During a recent trip to visit our granddaughter I needed to buy a swim suit so we could go for a dip in the pool at our motel. I was stunned to discover my swim suit cost me only $5.98 at K-Mart.
I’ve never shopped at K-Mart before; call me naïve or perhaps just loyal. I buy my clothes right here in town and figure that supporting local business is more important than saving a buck or two. Really, the prices at K-Mart were so low that I’m still in shock.
Of course, low prices come with their own price. The average salary at K-Mart is only $403 a week, or about $21,000 a year. Only certain workers qualify for benefits, and even employee discounts have been eliminated. In short, super cheap prices at the likes of K-Mart may be good for folks with lower incomes, but the success of such big-box stores means lower incomes for more workers.
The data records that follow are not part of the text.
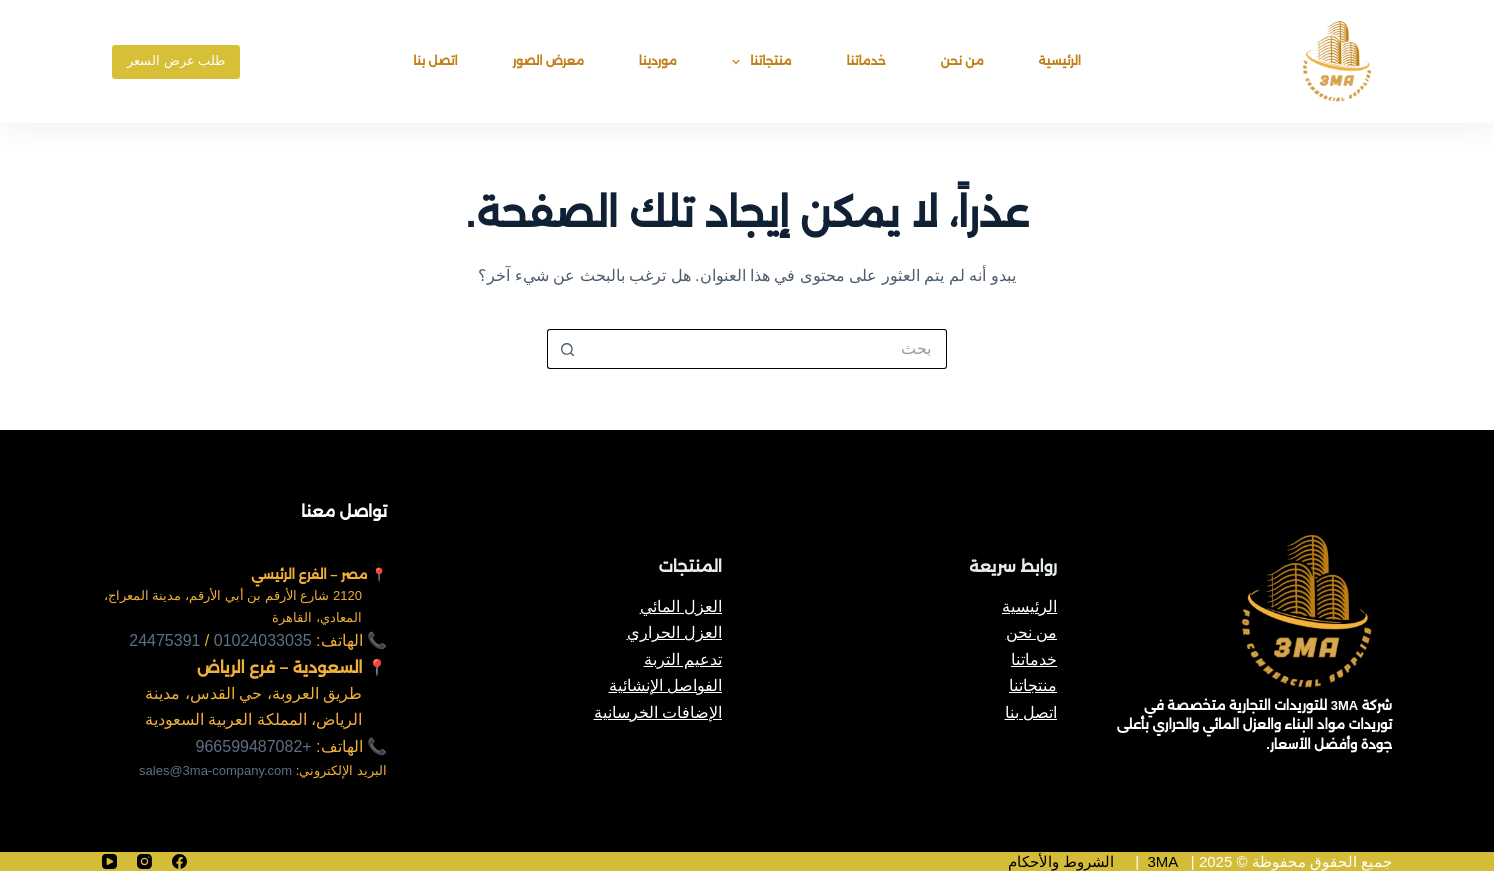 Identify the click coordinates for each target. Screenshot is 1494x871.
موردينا (658, 61)
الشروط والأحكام (1061, 861)
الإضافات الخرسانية (658, 712)
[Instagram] (144, 861)
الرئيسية (1060, 61)
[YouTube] (109, 861)
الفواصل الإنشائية (665, 685)
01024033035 (263, 640)
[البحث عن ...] (767, 349)
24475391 (164, 640)
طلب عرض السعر (176, 60)
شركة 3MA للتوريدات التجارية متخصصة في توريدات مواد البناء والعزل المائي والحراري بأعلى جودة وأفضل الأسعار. (1254, 725)
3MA (1162, 861)
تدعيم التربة (683, 659)
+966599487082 (254, 746)
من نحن (962, 61)
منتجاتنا (758, 62)
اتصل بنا (435, 61)
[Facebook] (179, 861)
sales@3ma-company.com (215, 770)
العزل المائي (681, 606)
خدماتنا (866, 61)
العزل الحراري (674, 632)
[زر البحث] (567, 349)
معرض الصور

With the erosion of the union movement, labor’s ability to place pressure on management to keep wages high enough for families to stay ahead has been eliminated. Big box stores’ consumer products are manufactured overseas at rock-bottom cost, people are employed and paid domestically as close to the minimum wage as possible, and prices for goods are set so low that smaller independent retailers cannot compete. The sum effect of these trends is the creation of a desperate underclass; people who in the past could support a family are now filing for bankruptcy in record numbers. At the same time, America’s largest corporations enjoy the lowest income tax rates since Dwight Eisenhower was president in1959, and America’s billionaire club, 371 billionaires in 2008, grows richer and bigger each year.
On July 24, 2009 the national minimum wage was raised to a whopping $7.25 per hour – $253 for a 35-hour week. On almost the same day, Bank of America, Goldman Sachs and other Wall Street financial companies announced despite taxpayer bailouts, they awarded bonuses to their employees of over $18.5 billion!
As incomes at the upper-end balloon, the ranks of the unemployed grow and the number of lower-income wage earners increases. In what has been described as an “hour-glass” economy, what used to be a growing middle class is now a shrunken, shriveled shell of its former self. The net effect of our trickle-down economic policies is that income inequality is at an all time high.
All this notwithstanding, it’s politics as usual in Washington D.C., where a Congress largely made up of wealthy white men – how dare Supreme Court nominee Sonya Sotomayor question the judgment of white men! A Senate almost entirely comprised of millionaire lawyers, bickers and pontificates about what’s good for America. Relying on ill-founded fantasies of reigniting the consumer credit frenzy of the last two decades, our economic planning ignores reality: the engine of the U.S. economy, the middle class, has been torn asunder.
During the past six months, Wall Street’s upward momentum has been built upon slowing job losses, not job growth. The media’s enthusiasm for this up-tick in the market masks the underlying illness in our economy and ignores the average wage earner’s despair of making any sustainable economic progress.
A Chinese-made swim suit for $5.98! Who would have imagined its true cost.